= Mahyavanshi =

Indian caste

Mahyavanshi are a schedule caste in India that were previously known as the Dhed and Vankar castes. They formed as the result of the successful Mahyavanshi movement, which aimed to increase the social position of these groups.

==Mahyavanshi movement==
The new nomenclature of Mahyavanshi was given to a large number of the Meyavat Rajput community in South Gujarat via a Government of India circular in 1939. This was due largely to the efforts of K. M. Munshi, then Home Minister of Bombay Presidency, and Dr. Purshottam Solanki, representative of the Depressed Classes of Gujarat, who stressed that its members were descendants of ancient rulers known as Meyavats. Later, in 1968, after the Indian annexation of Daman from the Portuguese, the community in Daman were given the same status.

In the 1930s-40s, many depressed classes and communities were active in trying to change their caste name and elevate their social status to that of Rajput. These included the Khalpa, who wanted to be known as Rohit and the Bhangis desire to be known as Rishi, as well as the Dhed/Vankar claim to Mahyavanshi status. Of these, only the Mahyavanshi claim was successful in gaining official recognition from the British Raj administration. In some cases, they had a history of working as butlers for members of the various European East India Companies in Surat since probably the 17th century and their success came because they were able to mobilise public opinion and procure support for their cause from both from British and Indian leaders and through books detailing their claimed history. The sociologist A. M. Shah says that the Mahyavanshi "have an elaborate mythology, caste journals, and written "laws" to regulate the affairs of the caste".

A prominent figure in re-writing the history of the Mahyavanshi was Makanji Kuber Makwana, who wrote several works on their putative ancient history and genealogy that linked them to the Mahyavat Rajputs, a branch of the Parmara clan who had ruled in eastern Bengal. He is regarded as the spearhead of the "Mahyavat Rajput Movement", which was the name given to the campaign to "regain" their Rajput status. Books of historical research concerning the Mahayavanshi were mainly published around the first decade of 20th century. These books included Makwana's Mayavat Rajput Prakash (1908) (A Light on Mayavat Rajputs), Mayavat Rajputoday (1911) (The Rise of Mayavat Rajput) and Mahyavanshi Atle Shu? (1911) (Who is a Mahyavanshi?) as well as Phakir Jeevan Mevashi's Mayavat Ranshingu arthat Khudarano Karta.

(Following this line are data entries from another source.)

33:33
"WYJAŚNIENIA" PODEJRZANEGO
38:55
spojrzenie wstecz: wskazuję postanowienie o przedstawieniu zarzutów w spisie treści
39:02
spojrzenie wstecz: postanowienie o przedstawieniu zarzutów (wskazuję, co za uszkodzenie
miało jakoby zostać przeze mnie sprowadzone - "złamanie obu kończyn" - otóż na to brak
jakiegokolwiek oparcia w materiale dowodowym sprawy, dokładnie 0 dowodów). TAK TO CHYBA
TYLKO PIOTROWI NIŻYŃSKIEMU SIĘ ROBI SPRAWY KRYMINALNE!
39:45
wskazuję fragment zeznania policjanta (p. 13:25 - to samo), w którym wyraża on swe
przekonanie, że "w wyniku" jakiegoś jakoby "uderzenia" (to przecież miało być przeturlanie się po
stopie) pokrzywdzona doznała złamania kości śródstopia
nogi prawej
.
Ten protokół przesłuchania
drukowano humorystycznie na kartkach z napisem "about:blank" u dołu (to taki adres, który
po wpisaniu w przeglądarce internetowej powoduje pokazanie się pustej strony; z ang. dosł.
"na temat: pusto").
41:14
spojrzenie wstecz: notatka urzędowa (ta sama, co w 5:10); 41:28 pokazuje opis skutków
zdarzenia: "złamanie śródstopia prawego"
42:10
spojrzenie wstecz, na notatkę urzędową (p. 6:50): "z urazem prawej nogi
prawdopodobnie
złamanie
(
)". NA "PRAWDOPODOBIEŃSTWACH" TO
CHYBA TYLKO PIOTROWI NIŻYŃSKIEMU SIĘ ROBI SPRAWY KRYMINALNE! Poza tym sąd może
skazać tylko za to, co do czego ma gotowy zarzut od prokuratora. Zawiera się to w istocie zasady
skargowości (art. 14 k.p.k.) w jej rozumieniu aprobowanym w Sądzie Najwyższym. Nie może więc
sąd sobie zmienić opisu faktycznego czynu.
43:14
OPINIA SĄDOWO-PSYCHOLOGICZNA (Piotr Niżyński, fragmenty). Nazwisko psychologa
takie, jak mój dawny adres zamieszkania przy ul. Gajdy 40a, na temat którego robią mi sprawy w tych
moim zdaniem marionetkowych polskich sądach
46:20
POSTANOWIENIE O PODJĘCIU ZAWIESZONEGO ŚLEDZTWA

In a 1931 lecture, Munshi stressed that the Mahyavanshi were the descendants of the Hattiavanshi king Arjuna, arguing that it was because of the slaughter of Parashurama that they had been relegated to a lower caste status. Also Purshottam Solanki, in a speech given in Bombay Legislative Council, vehemently stressed that Mahars were martial races and their occupation was military too in past. He further said, thau were not drags of society but have been rulers of Gujarat and other areas of India in past and were descendants of Kshatriya or Rajput clans and should therefore be legitimized as a Kshatriya clan.

Others involved in this affirming this identity were Garibdasji Ramdasji and other Mahants of Ramanandi sect, Phakir Jeevan Mevasi, besides several of their community leaders spread across Bombay State (present day Maharashtra and Gujarat), Sindh ( Karachi and Raban ), Portuguese India ( Nani and Moti Daman ) and also from South Africa, where their population was living in cities like Johannesburg and Pretoria, who in unison impressed upon the government for revision of their social status.

==Subdivisions==
The Mahyavanshis are primarily divided into exogamous clans like Mathariya, Aatekar Pardinar, Damania, Kantharia, Barodia, Chaseia, Surti, Kosadia, Khanvanshi, Parmar, Rana, Rathod, Gohel, Solanki, Tawdia and Vaghela.

==Distribution==
The community members are mainly located in regions of Gujarat, other than Kutch, and in Daman. There are some in Maharashtra and Rajasthan. The population is particularly numerous in Ahmedabad, Dahod, Mumbai and Surat.